Theoretical Analysis¶
Theorem 1 shows that LIM has a dual effect: the mean membrane component provides temporal context integration via leaky dynamics, while the fluctuation component introduces bounded regularization \(\mathcal{R}(\mathbf{y}_t, \bar{\mathbf{u}}_t) \leq \frac{\gamma}{2} \cdot \lambda_{\max} \cdot \epsilon^2\), smoothing the loss landscape.
Key Experimental Results¶
Main Results (Commonsense Reasoning, Mamba-130M)¶
| Method | #Params(%) | BoolQ | PIQA | SIQA | HellaS | WinoG | ARC-e | ARC-c | OBQA | Avg |
|---|---|---|---|---|---|---|---|---|---|---|
| Full FT | 100 | 56.1 | 65.3 | 38.7 | 35.3 | 52.0 | 46.4 | 25.7 | 32.8 | 43.8 |
| SLL LoRA | 1.45 | 56.3 | 63.3 | 38.2 | 34.6 | 51.6 | 43.5 | 23.6 | 30.6 | 42.7 |
| LoRA (in_proj) | 2.23 | 53.5 | 62.9 | 38.2 | 33.8 | 53.1 | 46.4 | 23.7 | 30.8 | 42.8 |
| LoRAp (X) | 2.67 | 61.7 | 64.0 | 39.5 | 34.3 | 52.2 | 43.5 | 25.3 | 29.4 | 43.7 |
| Memba (in+out) | 5.20 | 58.8 | 65.8 | 40.1 | 34.7 | 51.6 | 47.7 | 24.7 | 31.2 | 44.3 |
Ablation Study¶
| Configuration | Avg Acc (%) | Notes |
|---|---|---|
| All projectors LoRA | 43.9 | All projection layers |
| −dt_proj | 43.9 | Removing dt has negligible impact |
| −x_proj | 43.7 | Removing x has minor impact |
| −out_proj | 43.1 | Output projection is important |
| −in_proj | 42.7 | Input projection is most critical |
| Memba vs Full FT (790M) | Memba higher | PEFT outperforms full fine-tuning |
| Memba vs Full FT (1.4B) | Memba higher | Full fine-tuning prone to overfitting |
Key Findings¶
- Memba surpasses full fine-tuning with only 5.2% of parameters across Mamba-130M/790M/1.4B; full fine-tuning is prone to overfitting.

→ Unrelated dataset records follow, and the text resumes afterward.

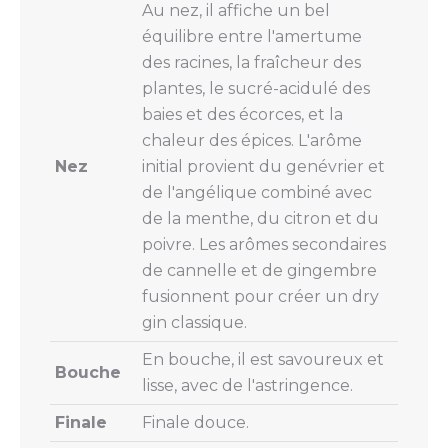
Au nez, il affiche un bel
équilibre entre l'amertume
des racines, la fraîcheur des
plantes, le sucré-acidulé des
baies et des écorces, et la
chaleur des épices. L'arôme
Nez
initial provient du genévrier et
de l'angélique combiné avec
de la menthe, du citron et du
poivre. Les arômes secondaires
de cannelle et de gingembre
fusionnent pour créer un dry
gin classique.
En bouche, il est savoureux et
Bouche
lisse, avec de l'astringence.
Finale
Finale douce.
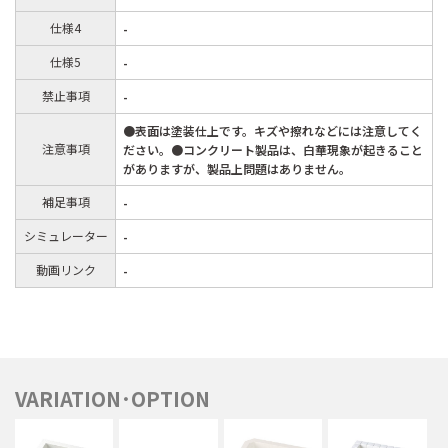
仕様4
-
仕様5
-
禁止事項
-
●表面は塗装仕上です。キズや擦れなどには注意してく
注意事項
ださい。●コンクリート製品は、白華現象が起きること
がありますが、製品上問題はありません。
補足事項
-
シミュレーター
-
動画リンク
-
VARIATION･OPTION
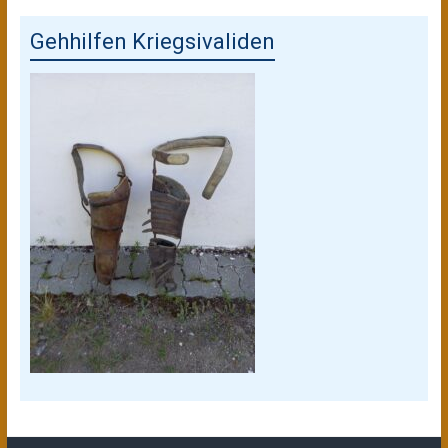
Gehhilfen Kriegsivaliden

- Membrane potential visualizations clearly show prominent spikes for salient features and gradual decay across chunks.
in_projandout_projare the critical positions for Mamba PEFT; SSM components (dt_proj,x_proj) are unsuitable for fine-tuning.- Cross-layer membrane transfer improves accuracy by ~0.5% over no transfer, with greater benefit for deeper networks.
Highlights & Insights¶
- The biologically inspired LIM design is naturally complementary to Mamba's SSM — the SSM handles linear temporal processing while LIM (in the gating branch) provides nonlinear temporal selectivity.

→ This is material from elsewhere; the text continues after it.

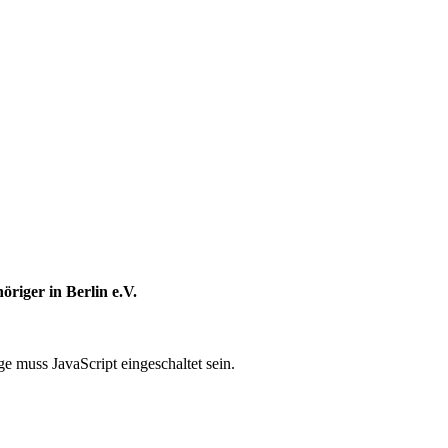
öriger in Berlin e.V.
e muss JavaScript eingeschaltet sein.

- The design philosophy of "do not touch the SSM" is well-motivated: prior work has demonstrated that directly fine-tuning SSM components leads to degradation.
- The chunking strategy for membrane potentials elegantly addresses the efficiency challenge of processing long sequences token by token.

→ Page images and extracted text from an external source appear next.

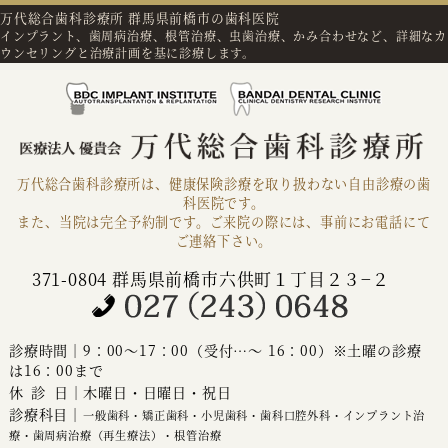
万代総合歯科診療所 群馬県前橋市の歯科医院
インプラント、歯周病治療、根管治療、虫歯治療、かみ合わせなど、詳細なカ
ウンセリングと治療計画を基に診療します。
万代総合歯科診療所は、健康保険診療を取り扱わない自由診療の歯
科医院です。
また、当院は完全予約制です。ご来院の際には、事前にお電話にて
ご連絡下さい。
371-0804 群馬県前橋市六供町１丁目２３−２
診療時間｜9：00～17：00（受付…～ 16：00）※土曜の診療
は16：00まで
休診
日｜木曜日・日曜日・祝日
診療科目｜
一般歯科・矯正歯科・小児歯科・歯科口腔外科・インプラント治
療・歯周病治療（再生療法）・根管治療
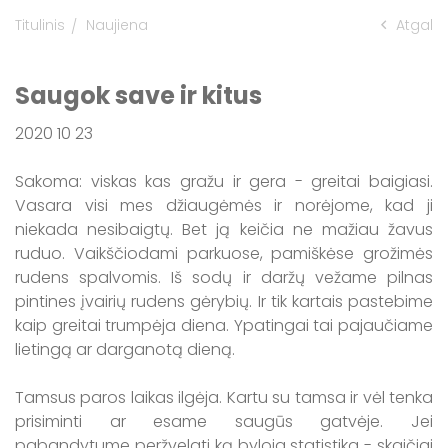
Titulinis
Naujiena
Atgal
Informacija apie maudyklų vandens
kokybę Kaišiadorių rajone
Saugok save ir kitus
2020 10 23
Sakoma: viskas kas gražu ir gera - greitai baigiasi.
Vasara visi mes džiaugėmės ir norėjome, kad ji
niekada nesibaigtų. Bet ją keičia ne mažiau žavus
ruduo. Vaikščiodami parkuose, pamiškėse grožimės
rudens spalvomis. Iš sodų ir daržų vežame pilnas
pintines įvairių rudens gėrybių. Ir tik kartais pastebime
kaip greitai trumpėja diena. Ypatingai tai pajaučiame
lietingą ar darganotą dieną.
Tamsus paros laikas ilgėja. Kartu su tamsa ir vėl tenka
prisiminti ar esame saugūs gatvėje. Jei
pabandytume peržvelgti ką byloja statistika - skaičiai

- The theoretical regularization analysis provides a principled explanation for the beneficial effect of membrane potential fluctuations.
Limitations & Future Work¶
- Chunk size and chunk count \(T\) are hyperparameters that require tuning.
- The sensitivity of the LIM leakage factor \(\tau\) and threshold \(V_{th}\) warrants further investigation.
- Validation on the more recent Mamba-2 architecture has not been performed.
- Vision task evaluation is limited to VTAB-1k; large-scale visual benchmarks are absent.
Related Work & Insights¶
- vs. SLL LoRA: Memba achieves better temporal processing via LIM, with an average accuracy gain of 1.6%.
- vs. Affix-tuning: Memba achieves superior performance with 5.2% vs. 64.6% of parameters.
- vs. Full Fine-tuning: By avoiding overfitting, PEFT consistently outperforms full fine-tuning.
Rating¶
- Novelty: ⭐⭐⭐⭐⭐ — Combining biological membrane potentials with SSMs represents a genuinely novel direction.
- Experimental Thoroughness: ⭐⭐⭐⭐ — Multi-scale language and vision evaluations, though large-scale benchmarks are missing.
- Writing Quality: ⭐⭐⭐⭐ — Membrane potential visualizations are intuitive and the structure is clear.
- Value: ⭐⭐⭐⭐ — Opens a biologically inspired new avenue for PEFT in the Mamba era.